** Given records **
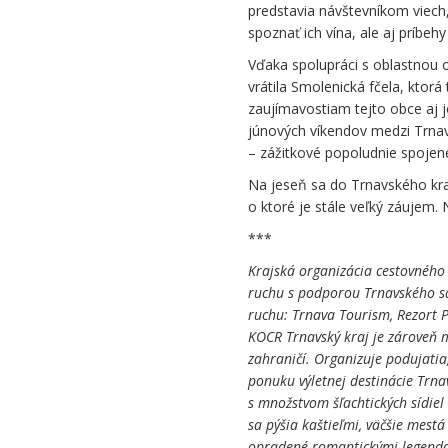
predstavia návštevníkom viech,
spoznať ich vína, ale aj príbehy
Vďaka spolupráci s oblastnou 
vrátila Smolenická fčela, ktor
zaujímavostiam tejto obce aj 
júnových víkendov medzi Trna
– zážitkové popoludnie spoje
Na jeseň sa do Trnavského kraj
o ktoré je stále veľký záujem.
***
Krajská organizácia cestovného
ruchu s podporou Trnavského sa
ruchu: Trnava Tourism, Rezort P
KOCR Trnavský kraj je zároveň 
zahraničí. Organizuje podujatia
ponuku výletnej destinácie Trna
s množstvom šľachtických sídiel
sa pýšia kaštieľmi, väčšie mest
opradené romantickými legendam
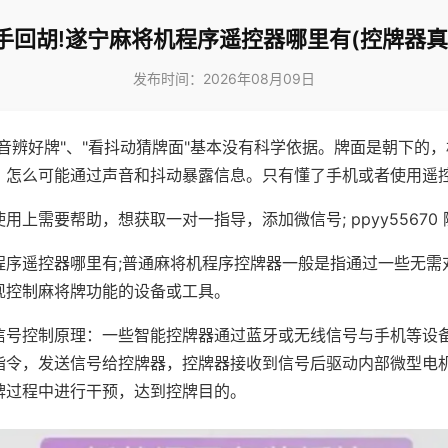
手回胡!遂宁麻将机程序遥控器哪里有(控牌器真
发布时间：2026年08月09日
声音辨好牌"、"看抖动猜牌面"基本没有科学依据。牌面是朝下的
，怎么可能通过声音和抖动暴露信息。只有懂了手机或者使用遥
用上需要帮助，想获取一对一指导，添加微信号; ppyy55670 
程序遥控器哪里有;普通麻将机程序控牌器一般是指通过一些无需
现控制麻将牌功能的设备或工具。
信号控制原理：一些智能控牌器通过蓝牙或无线信号与手机等设
指令，发送信号给控牌器，控牌器接收到信号后驱动内部微型电
牌过程中进行干预，达到控牌目的。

** Exercise instructions **
Pictures stay out; the records above are otherwise reproduced exactly.

** Response **
predstavia návštevníkom viech,
spoznať ich vína, ale aj príbehy
Vďaka spolupráci s oblastnou 
vrátila Smolenická fčela, ktor
zaujímavostiam tejto obce aj 
júnových víkendov medzi Trna
– zážitkové popoludnie spoje
Na jeseň sa do Trnavského kraj
o ktoré je stále veľký záujem.
***
Krajská organizácia cestovného
ruchu s podporou Trnavského sa
ruchu: Trnava Tourism, Rezort P
KOCR Trnavský kraj je zároveň 
zahraničí. Organizuje podujatia
ponuku výletnej destinácie Trna
s množstvom šľachtických sídiel
sa pýšia kaštieľmi, väčšie mest
opradené romantickými legendam
手回胡!遂宁麻将机程序遥控器哪里有(控牌器真
发布时间：2026年08月09日
声音辨好牌"、"看抖动猜牌面"基本没有科学依据。牌面是朝下的
，怎么可能通过声音和抖动暴露信息。只有懂了手机或者使用遥
用上需要帮助，想获取一对一指导，添加微信号; ppyy55670 
程序遥控器哪里有;普通麻将机程序控牌器一般是指通过一些无需
现控制麻将牌功能的设备或工具。
信号控制原理：一些智能控牌器通过蓝牙或无线信号与手机等设
指令，发送信号给控牌器，控牌器接收到信号后驱动内部微型电
牌过程中进行干预，达到控牌目的。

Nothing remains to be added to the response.